> [Directions for this task] In the data that follows, find each line containing "right" and copy it.

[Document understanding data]
=== Begin Enclosure ===

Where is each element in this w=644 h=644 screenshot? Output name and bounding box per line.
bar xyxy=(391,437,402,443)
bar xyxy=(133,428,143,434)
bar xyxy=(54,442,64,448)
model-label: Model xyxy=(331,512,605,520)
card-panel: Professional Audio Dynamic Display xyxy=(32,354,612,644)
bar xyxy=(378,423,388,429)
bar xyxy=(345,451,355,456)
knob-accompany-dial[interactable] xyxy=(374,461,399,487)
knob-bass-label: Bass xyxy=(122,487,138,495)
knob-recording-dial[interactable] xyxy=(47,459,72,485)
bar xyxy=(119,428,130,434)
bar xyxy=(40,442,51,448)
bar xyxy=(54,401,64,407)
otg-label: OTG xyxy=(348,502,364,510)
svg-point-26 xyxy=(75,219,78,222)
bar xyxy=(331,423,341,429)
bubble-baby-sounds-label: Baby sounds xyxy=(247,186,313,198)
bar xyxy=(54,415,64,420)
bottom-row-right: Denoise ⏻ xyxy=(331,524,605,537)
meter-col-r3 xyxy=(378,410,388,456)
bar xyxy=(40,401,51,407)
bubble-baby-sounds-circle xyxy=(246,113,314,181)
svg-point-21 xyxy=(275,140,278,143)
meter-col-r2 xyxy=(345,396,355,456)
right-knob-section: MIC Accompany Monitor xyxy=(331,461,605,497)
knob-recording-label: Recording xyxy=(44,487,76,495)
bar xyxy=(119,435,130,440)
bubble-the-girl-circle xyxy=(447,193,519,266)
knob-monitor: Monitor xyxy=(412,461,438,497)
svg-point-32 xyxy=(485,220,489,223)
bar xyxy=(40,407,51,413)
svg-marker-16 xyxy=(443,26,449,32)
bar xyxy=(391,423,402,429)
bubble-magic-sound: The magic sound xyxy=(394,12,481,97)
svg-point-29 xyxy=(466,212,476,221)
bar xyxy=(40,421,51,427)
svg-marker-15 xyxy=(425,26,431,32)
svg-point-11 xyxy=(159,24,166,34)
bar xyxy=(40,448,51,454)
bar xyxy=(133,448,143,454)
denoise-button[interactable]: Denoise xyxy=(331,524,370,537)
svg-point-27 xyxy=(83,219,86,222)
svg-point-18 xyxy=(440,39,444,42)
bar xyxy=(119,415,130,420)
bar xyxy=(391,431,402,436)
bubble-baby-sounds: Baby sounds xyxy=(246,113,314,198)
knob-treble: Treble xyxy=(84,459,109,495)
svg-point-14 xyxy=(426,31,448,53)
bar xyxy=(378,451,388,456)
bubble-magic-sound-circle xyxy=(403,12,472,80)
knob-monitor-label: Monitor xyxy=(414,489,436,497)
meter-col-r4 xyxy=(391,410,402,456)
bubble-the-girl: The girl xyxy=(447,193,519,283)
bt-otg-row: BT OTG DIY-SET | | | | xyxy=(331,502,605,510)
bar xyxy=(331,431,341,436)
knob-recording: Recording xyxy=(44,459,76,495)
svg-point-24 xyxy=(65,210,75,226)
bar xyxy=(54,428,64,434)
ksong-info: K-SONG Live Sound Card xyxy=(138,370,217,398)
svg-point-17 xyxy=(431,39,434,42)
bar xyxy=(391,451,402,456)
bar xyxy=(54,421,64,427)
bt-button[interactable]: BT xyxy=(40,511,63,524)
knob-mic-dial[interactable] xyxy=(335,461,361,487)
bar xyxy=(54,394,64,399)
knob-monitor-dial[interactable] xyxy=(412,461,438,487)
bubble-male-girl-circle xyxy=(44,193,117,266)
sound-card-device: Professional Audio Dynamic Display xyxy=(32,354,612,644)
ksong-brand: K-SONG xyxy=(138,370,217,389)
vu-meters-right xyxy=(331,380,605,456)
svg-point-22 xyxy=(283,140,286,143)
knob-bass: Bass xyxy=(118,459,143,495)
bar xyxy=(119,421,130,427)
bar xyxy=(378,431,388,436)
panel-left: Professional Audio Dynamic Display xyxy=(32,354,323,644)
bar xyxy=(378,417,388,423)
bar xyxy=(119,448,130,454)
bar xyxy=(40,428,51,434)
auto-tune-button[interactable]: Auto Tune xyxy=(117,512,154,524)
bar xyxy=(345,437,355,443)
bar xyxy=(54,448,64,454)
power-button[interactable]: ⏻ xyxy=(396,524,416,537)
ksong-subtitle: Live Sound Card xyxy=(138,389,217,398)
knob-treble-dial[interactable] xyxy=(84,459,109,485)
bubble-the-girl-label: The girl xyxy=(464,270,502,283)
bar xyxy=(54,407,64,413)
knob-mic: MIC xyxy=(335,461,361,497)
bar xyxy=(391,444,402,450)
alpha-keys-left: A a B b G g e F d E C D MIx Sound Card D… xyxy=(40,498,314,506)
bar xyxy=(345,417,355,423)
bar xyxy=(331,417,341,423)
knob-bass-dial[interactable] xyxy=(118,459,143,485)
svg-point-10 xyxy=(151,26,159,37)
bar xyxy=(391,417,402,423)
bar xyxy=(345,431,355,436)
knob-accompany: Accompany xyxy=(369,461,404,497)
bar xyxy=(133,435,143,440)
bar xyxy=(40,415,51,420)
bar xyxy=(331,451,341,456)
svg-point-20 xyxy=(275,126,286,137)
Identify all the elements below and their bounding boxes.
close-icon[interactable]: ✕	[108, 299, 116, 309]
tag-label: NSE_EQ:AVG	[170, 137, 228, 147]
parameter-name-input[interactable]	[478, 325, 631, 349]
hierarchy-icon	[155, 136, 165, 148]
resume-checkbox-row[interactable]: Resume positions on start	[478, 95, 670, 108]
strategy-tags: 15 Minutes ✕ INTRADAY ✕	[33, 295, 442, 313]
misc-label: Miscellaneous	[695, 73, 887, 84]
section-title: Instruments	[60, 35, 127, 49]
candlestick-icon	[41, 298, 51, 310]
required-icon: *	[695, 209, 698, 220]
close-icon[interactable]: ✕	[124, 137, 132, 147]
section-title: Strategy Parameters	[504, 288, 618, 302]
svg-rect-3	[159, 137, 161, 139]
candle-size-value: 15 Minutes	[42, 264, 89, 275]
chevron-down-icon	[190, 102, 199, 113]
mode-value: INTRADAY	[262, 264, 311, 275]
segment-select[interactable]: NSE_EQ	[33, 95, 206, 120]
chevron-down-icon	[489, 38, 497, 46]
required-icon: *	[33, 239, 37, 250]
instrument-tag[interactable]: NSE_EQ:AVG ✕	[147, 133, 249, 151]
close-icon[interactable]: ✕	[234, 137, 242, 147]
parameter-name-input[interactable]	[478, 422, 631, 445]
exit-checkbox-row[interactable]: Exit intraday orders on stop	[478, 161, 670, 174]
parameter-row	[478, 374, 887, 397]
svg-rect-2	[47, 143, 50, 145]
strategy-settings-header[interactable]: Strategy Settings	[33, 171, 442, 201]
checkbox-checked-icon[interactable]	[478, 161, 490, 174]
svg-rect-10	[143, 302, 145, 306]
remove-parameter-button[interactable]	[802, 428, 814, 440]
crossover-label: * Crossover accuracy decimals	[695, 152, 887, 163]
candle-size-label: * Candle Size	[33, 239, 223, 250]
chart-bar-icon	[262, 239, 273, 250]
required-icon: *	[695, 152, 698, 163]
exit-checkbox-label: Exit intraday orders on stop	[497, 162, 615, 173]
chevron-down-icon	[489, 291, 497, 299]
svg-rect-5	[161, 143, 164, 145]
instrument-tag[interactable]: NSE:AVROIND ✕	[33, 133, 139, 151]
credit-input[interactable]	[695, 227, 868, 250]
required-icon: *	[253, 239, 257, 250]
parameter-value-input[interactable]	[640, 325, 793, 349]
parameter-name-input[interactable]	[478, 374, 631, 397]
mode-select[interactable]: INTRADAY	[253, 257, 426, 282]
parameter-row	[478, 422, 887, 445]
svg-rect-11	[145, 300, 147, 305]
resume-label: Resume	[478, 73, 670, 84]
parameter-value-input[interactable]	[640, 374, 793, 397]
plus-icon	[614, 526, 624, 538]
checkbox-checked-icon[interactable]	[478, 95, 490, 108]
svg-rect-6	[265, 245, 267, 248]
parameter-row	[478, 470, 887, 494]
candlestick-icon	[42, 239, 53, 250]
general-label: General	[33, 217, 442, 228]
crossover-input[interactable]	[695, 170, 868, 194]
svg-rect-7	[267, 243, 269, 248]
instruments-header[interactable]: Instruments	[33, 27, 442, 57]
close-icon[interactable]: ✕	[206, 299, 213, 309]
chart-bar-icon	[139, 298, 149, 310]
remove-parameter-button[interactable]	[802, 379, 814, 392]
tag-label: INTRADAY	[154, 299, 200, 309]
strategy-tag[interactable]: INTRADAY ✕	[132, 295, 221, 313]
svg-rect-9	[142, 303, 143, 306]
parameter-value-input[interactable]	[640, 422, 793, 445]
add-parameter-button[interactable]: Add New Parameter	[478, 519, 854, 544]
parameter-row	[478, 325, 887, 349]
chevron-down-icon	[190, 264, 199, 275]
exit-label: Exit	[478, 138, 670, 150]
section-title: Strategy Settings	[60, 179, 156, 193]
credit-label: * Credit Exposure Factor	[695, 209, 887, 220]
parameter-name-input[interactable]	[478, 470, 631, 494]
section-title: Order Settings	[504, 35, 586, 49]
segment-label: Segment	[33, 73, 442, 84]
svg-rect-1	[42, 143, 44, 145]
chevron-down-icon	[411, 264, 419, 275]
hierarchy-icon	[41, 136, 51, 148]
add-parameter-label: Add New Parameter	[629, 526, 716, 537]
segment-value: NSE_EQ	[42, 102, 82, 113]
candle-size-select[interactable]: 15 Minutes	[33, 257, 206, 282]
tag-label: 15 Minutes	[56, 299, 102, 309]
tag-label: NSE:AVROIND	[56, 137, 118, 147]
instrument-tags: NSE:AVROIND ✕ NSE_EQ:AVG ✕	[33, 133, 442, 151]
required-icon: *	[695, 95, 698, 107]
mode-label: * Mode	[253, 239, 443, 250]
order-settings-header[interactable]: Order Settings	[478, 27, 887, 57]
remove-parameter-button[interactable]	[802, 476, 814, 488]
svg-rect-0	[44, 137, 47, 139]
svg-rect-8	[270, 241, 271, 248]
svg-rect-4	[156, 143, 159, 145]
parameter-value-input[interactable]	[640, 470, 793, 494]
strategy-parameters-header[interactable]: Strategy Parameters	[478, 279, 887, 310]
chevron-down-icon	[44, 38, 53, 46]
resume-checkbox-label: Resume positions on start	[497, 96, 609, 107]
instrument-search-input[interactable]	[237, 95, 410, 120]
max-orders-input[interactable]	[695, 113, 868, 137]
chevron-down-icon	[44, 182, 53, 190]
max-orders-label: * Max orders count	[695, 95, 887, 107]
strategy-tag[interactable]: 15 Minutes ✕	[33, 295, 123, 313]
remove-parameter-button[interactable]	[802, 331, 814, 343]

=== End Enclosure ===

> [Output of the task]
bottom-row-right: Denoise ⏻ xyxy=(331,524,605,537)
right-knob-section: MIC Accompany Monitor xyxy=(331,461,605,497)
vu-meters-right xyxy=(331,380,605,456)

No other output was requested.